Tommy Reamon

No. 21
- Position: Running back

Personal information
- Born: March 12, 1952 Newport News, Virginia, U.S.
- Died: May 22, 2025 (aged 73) Newport News, Virginia, U.S.

Career information
- College: Missouri
- NFL draft: 1974: 9th round, 223 WFL Draft: 1974 Round 23 / Pick 275 (By the Florida Blazers)th overall pick

Career history
- 1974: Florida Blazers
- 1975: Jacksonville Express
- 1976: Kansas City Chiefs
- 1977: Saskatchewan Roughriders

Awards and highlights
- All-WFL (1974); WFL Tri-MVP (1974);
- Stats at Pro Football Reference

= Tommy Reamon =

American football player, coach and actor (1952–2025)

Thomas Waverly Reamon Sr. (March 12, 1952 – May 22, 2025) was an American professional football player, actor and educator in the Hampton Roads region of Virginia. He played football as a running back in the National Football League (NFL), World Football League (WFL), and Canadian Football League (CFL). As a high school football coach, Reamon had some notable success in developing talent to become collegiate and professional football players among his students.

==College career==
Reamon came out of the George Washington Carver High School in Newport News, Virginia. In 1971–1972 as a running back, he would be named a two-time National Junior College All-American and offensive player of the year at Fort Scott Junior College, Kansas, He would lead the NJCAA in rushing yards and touchdowns as well as leading Fort Scott to consecutive NJCAA National Championship games, winning the first and losing the second. He would later be inducted into the NJCAA Hall of Fame (1998). He went on to be a running back at the University of Missouri.

==Professional career==
Reamon was drafted in the ninth round of the 1974 NFL Draft by the Pittsburgh Steelers of the NFL, and by the Florida Blazers in the World Football League's College Draft. He was selected in round 29 by the Blazers. Reamon went on to stardom in the World Football League, and was named one of the league's MVPs in 1974 as a member of the Blazers. He helped lead Florida to the first and only World Bowl game coming up short against the Birmingham Americans 22-21. A year later, he joined the Jacksonville Express of the WFL. After the WFL folded in 1975, Reamon joined the Pittsburgh Steelers. He scored a touchdown for the Steelers in the last game ever played between the NFL Super Bowl Champions and College All-Stars. During the 1976 pre-season, the Steelers traded Reamon to the Kansas City Chiefs. Reamon holds the WFL records for most rushing yards in a game (189), Season (1576) and in the World Bowl (83). He gained a total of 750 yards from scrimmage and scored five touchdowns in 1976 for the Kansas City Chiefs. Reamon would go on to play for the Saskatchewan Roughriders in the CFL in 1977 after a failed try out for the Chicago Bears who were coached by former Blazers Head Coach Jack Pardee. While with the Bears during the 1977 pre-season, Reamon played in the NFC-AFC Hall of Fame game against the New York Jets. After the 1977 CFL season, he had a tryout for the Washington Redskins in 1978 and again played under his former WFL Florida Blazers Head Coach, Jack Pardee. Although Reamon was the leading rusher during the 1978 pre-season the Redskins cut Tommy Reamon.

==Acting==
Reamon went into acting after his football career ended, playing the role of Delma Huddle in the 1979 movie North Dallas Forty, and appeared in several episodes of the TV series Charlie's Angels between 1978 and 1982. He also appeared on episodes of Quincy, M.E. and The Fall Guy.
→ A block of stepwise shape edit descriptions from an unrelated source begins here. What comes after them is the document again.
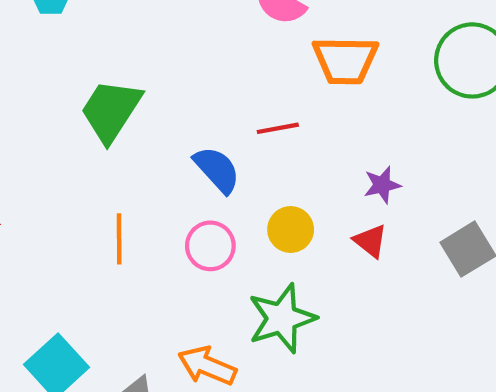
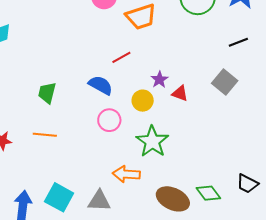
green trapezoid: (111, 111) -> (47, 93), moved, size x0.7
purple star: (382, 185) -> (159, 80), moved
orange line: (119, 239) -> (45, 135), moved, turned -65

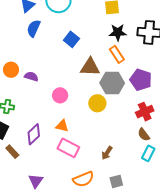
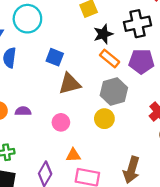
brown triangle: (90, 67) -> (70, 84), moved
purple pentagon: (141, 80) -> (141, 61), moved
brown arrow: (107, 153) -> (132, 170), size x1.6

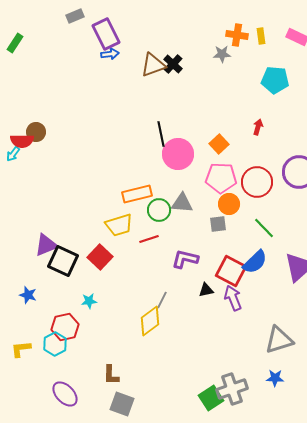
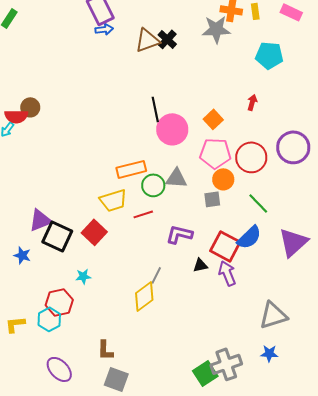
gray star: (222, 54) -> (216, 29), size x1.6
blue star: (28, 295) -> (22, 255), moved

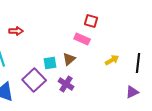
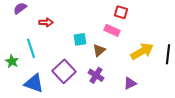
yellow arrow: (112, 60) -> (142, 51), size x1.6
cyan square: (50, 63) -> (80, 39), moved
purple triangle: (132, 92) -> (130, 83), moved

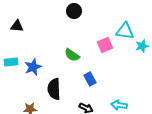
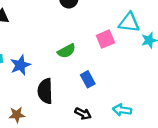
green semicircle: (72, 55) -> (66, 51), turned -63

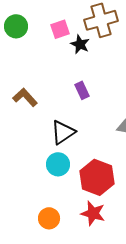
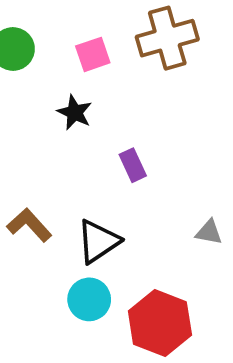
black star: (80, 44) -> (75, 113), moved
brown L-shape: (25, 97) -> (29, 225), moved

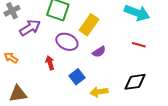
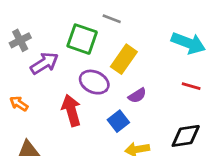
red arrow: (50, 63) -> (71, 110), size x1.6
blue square: (77, 77) -> (118, 121), moved

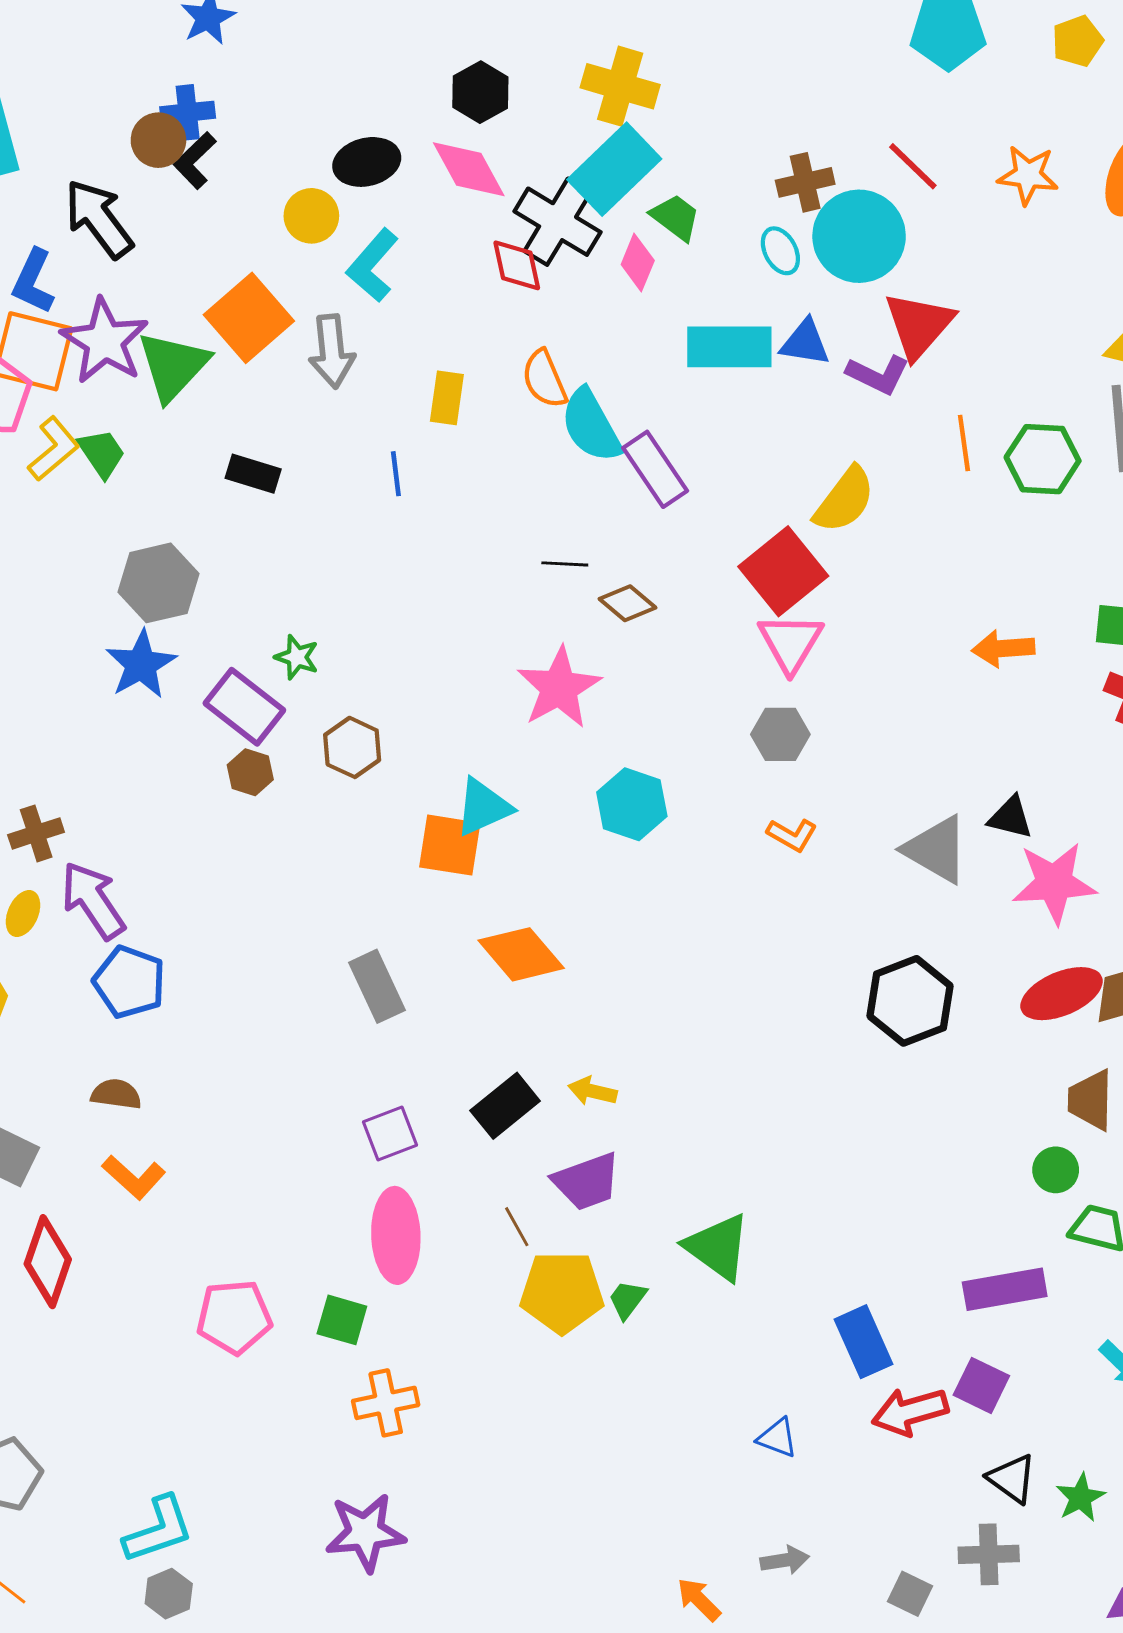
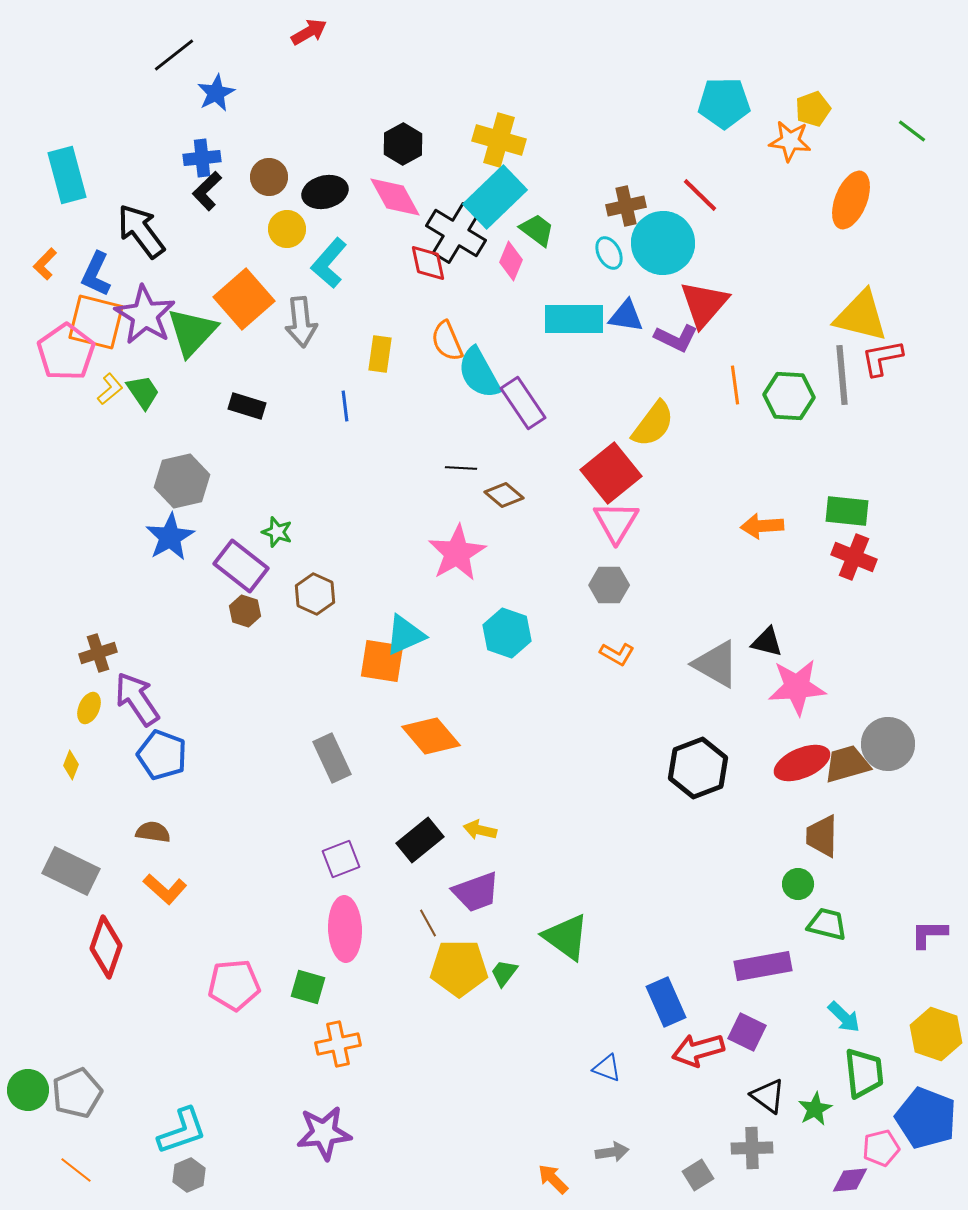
brown circle: (158, 140) -> (269, 177), moved
orange star: (1028, 175) -> (790, 141), moved
yellow L-shape: (54, 449) -> (110, 389), size x0.7
gray square: (910, 1594) -> (698, 1175), turned 32

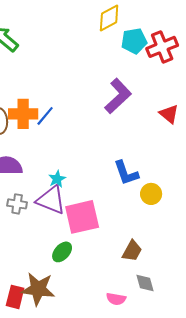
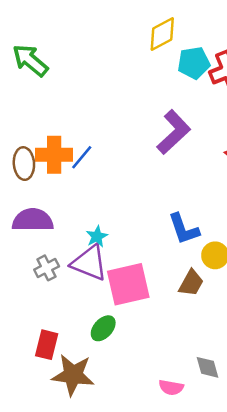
gray cross: (17, 204) -> (47, 268), turned -36
brown trapezoid: (132, 251) -> (191, 283), moved
red rectangle: (15, 297) -> (47, 345), moved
==High school football coach==
Reamon coached with the Newport News Public Schools for a number of years. He was at Ferguson High School until it was closed during a building modernization program in 1996. He then moved to Warwick High School.

From 2006 until early 2008, Tommy Reamon was employed coaching high school football at Gloucester High School in Gloucester County in the Virginia's Middle Peninsula region at the northern edge of Hampton Roads.
At Gloucester High School, Coach Reamon's son Tommy Jr. was a national prospect at quarterback and considered a rising football star with collegiate potential, according to observers. Reamon Jr. had offers raining in from several Division 1 programs across the country but subsequently selected Old Dominion University in Norfolk where he headlined the first recruiting class in program history. Until his death, he was coaching on the collegiate level at Virginia Tech. Reamon Jr. also had other notable coaching stops: the University of Virginia, Pittsburgh Steelers, and the University of Miami.

In April 2008, it was announced that Reamon had accepted a position with Virginia Beach City Public Schools as Head Football coach at Landstown High School in Virginia Beach. In 2017 The Landstown Eagles team 12-1, with a D6, Eastern Regional Playoff final. Reamon led the Landstown to VHSL playoffs seven of the past ten seasons.

In 2023, Reamon accepted the position of head football coach at Denbigh High School in Newport News. He was recruited by Denbigh High alumnus and current Steelers head coach Mike Tomlin for the position at Franco Harris' wake in Pittsburgh.

==Notable players under tutelage==
In his tenure with Newport News Public Schools, Coach Reamon was noted for helping develop future NFL quarterbacks Aaron Brooks and Michael Vick. He also coached Marcus Vick, Michael's younger brother. Reamon assisted Brooks with his transition to the University of Virginia, and later, each of the Vick brothers at Virginia Tech, where they each received full scholarships.

After graduating from UVA. Brooks played for the Green Bay Packers; the New Orleans Saints, where he was the starting quarterback for six years; and the Oakland Raiders, during his last season in 2006. In 2008, he announced plans to invest in a redevelopment project in the economically depressed East End area of his hometown of Newport News. Earlier in 2008, he announced plans to invest in Southeast Commerce Center, a redevelopment project his hometown of Newport News. The multimillion-dollar investment will be a mixed-use development with 190 town houses, a grocery store and retail offerings. Brooks commented to Newport News Daily Press: "It's a great opportunity to give back to the community...a lot of hard-working, middle-class people that live in the area. I'm just trying to make the area better for them."

==Personal life and death==
Reamon suffered a stroke in early 2025. He died on May 22, 2025, at the age of 73.